12 Bytes: How We Got Here, Where We Might Go Next by Jeanette Winterson

It was Lord Byron’s daughter the mathematician Ada Lovelace who first saw the possibilities for artificial intelligence in the early 19th century. She understood that if her fellow mathematician Charles Babbage’s calculating machine, considered by many to be the first computer, “could be programmed to calculate something,” the novelist Jeanette Winterson writes in her new book, 12 Bytes, “it could be programmed to calculate anything.

Lovelace doubted, however, whether a machine could ever replicate the “leap-capacity of human intelligence,” as Winterson puts it. Lovelace described her own work as a mathematician and researcher as “poetical science,” the kind of work only a human could perform.

Alan Turing, who read Lovelace’s notes in his own research, believed otherwise and in 1950 devised a test to measure a machine’s ability to perform as well as, or outperform, a human. He thought machine intelligence would surpass human intelligence by the year 2000. Twenty-one years on, it still hasn’t happened, but, as Winterson writes, “we are getting closer.”

How close we are getting to true artificial intelligence, and what this might mean for us as a species, is the question at the heart of 12 Bytes, an essay collection which emerged from Winterson’s previous novel, Frankissstein (also about A.I., this time via Mary Shelley). The research that went into that novel, from the Gnostics to the Industrial Revolution to sexbots, informs the 12 inquiring, accessible essays in her latest work.

Jeanette Winterson

They delve into questions of connectivity and progress, creativity and religiosity (A.I. devotees can sound like born-again Christians), gender and misogyny (why are the people who write the programs and start the start-ups so often men?), how A.I. can help us get beyond the gender binary, love in the time of the sexbot, and the emerging ethics of the technology age.

The point where A.I. surpasses its creators to become A.G.I.—artificial general intelligence—will be where reality transcends Lovelace’s imagination.

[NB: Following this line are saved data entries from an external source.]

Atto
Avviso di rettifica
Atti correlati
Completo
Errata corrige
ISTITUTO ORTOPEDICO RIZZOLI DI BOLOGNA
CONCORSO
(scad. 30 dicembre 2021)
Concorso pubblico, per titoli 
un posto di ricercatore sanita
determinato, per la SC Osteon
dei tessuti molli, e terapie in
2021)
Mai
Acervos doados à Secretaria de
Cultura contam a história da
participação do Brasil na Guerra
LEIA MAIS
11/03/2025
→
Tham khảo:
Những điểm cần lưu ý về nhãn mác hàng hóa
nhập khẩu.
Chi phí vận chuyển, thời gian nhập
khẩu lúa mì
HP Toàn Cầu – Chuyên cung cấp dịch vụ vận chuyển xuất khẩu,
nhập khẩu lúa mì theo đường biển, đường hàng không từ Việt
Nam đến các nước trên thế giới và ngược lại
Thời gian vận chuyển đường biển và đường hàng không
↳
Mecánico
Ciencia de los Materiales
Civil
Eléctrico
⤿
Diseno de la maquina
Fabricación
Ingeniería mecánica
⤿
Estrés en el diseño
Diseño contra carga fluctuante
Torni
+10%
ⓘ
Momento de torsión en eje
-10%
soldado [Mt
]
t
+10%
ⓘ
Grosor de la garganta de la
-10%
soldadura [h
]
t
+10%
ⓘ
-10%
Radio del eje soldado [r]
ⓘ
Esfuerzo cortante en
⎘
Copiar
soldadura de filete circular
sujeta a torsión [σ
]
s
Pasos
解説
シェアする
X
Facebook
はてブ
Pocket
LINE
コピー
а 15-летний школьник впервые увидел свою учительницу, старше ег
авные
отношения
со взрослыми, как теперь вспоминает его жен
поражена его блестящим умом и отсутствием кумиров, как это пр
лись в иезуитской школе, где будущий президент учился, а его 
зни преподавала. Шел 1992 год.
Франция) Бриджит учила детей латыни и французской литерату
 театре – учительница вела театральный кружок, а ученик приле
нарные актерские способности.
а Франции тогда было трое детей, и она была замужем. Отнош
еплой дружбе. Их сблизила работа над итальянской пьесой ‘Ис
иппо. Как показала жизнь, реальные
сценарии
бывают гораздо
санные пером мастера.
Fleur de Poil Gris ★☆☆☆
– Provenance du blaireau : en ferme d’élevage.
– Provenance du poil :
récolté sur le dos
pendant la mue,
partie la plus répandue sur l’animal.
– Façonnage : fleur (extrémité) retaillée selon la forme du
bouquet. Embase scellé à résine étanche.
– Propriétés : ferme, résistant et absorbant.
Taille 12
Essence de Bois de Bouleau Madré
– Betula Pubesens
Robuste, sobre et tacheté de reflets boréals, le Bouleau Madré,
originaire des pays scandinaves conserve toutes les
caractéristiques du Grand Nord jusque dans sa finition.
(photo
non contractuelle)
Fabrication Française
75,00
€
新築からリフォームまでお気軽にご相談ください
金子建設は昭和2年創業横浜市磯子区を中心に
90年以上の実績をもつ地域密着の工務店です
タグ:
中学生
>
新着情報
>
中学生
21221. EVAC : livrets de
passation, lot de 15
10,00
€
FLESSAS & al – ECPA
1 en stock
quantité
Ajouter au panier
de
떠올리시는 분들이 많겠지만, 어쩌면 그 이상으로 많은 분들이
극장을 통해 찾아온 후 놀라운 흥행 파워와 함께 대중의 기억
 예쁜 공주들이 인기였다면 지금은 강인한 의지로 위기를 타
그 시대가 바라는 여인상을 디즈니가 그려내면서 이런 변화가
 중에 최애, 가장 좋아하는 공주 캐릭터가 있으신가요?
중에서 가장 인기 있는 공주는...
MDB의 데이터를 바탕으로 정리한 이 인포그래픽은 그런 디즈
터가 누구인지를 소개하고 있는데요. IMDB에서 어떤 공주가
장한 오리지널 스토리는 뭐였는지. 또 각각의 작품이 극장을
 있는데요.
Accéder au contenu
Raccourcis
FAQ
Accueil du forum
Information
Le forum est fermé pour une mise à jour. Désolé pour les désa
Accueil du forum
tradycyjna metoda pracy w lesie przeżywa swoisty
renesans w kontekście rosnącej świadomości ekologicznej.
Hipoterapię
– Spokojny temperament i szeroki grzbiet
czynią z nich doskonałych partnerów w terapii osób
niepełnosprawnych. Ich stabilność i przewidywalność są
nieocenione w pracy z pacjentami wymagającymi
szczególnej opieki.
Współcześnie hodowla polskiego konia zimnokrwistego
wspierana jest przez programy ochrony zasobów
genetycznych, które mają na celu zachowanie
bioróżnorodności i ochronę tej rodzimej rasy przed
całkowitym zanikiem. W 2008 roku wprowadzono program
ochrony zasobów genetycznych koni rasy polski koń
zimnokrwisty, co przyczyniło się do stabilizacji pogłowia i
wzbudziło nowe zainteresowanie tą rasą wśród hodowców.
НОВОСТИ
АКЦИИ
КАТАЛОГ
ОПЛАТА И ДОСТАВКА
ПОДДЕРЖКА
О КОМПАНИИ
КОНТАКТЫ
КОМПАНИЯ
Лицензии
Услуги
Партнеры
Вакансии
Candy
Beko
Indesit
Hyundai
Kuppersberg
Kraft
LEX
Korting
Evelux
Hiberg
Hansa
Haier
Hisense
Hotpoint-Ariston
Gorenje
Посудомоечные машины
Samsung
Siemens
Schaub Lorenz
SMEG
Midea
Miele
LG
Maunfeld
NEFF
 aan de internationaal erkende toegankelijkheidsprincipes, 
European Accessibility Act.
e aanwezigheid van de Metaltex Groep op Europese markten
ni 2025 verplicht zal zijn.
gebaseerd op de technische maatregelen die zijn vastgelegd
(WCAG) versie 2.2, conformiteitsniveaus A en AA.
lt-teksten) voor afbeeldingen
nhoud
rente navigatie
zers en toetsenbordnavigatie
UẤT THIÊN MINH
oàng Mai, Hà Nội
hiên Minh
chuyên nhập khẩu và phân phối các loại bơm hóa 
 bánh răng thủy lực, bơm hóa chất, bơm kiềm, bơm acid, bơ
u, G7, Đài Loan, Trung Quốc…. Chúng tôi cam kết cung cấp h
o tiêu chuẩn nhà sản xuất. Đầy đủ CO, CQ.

If A.I. is programmed to look for patterns, A.G.I. will look for “relatedness, for connections.” It won’t be our “savior,” but it will “turn us towards solutions we will follow to end suffering.” A.G.I., claims Winterson, will have to be a bit like Buddhist philosophy that way. “The Middle Way avoids extremes. Humans have proved to be dangerous extremists. It may take a different life-form and another kind of intelligence to avoid the inevitable disasters of extremism.”

And it’s going to happen soon:

Not the next 250 years, but the next 25 years will take us into a world where intelligent machines and non-embodied A.I. are as much a part of everyday life as humans are. Many of the separate strings we are developing now—the Internet of Things, blockchain, genomics, 3D printing, V.R., smart homes, smart fabrics, smart implants, driverless cars, voice-activated A.I. assistance—will work together. Google calls it ambient computing: it’s all around you. It’s inside you. This future isn’t about tools or operating systems; the future is about co-operating systems.

Like it or hate it, it’s what’s next, and books like this one, which break down complex computing and philosophical ideas into punchy, often beautiful prose (“poetical science”), are necessary if we’re going to ensure that, unlike the Industrial Revolution, A.I. benefits “society as a whole—and not … the self-entitled few.” We need accountability, oversight, legislation. (And for Big Tech to pay their f***ing taxes.)

Winterson’s most impassioned message is that we must learn from the past to learn from our mistakes.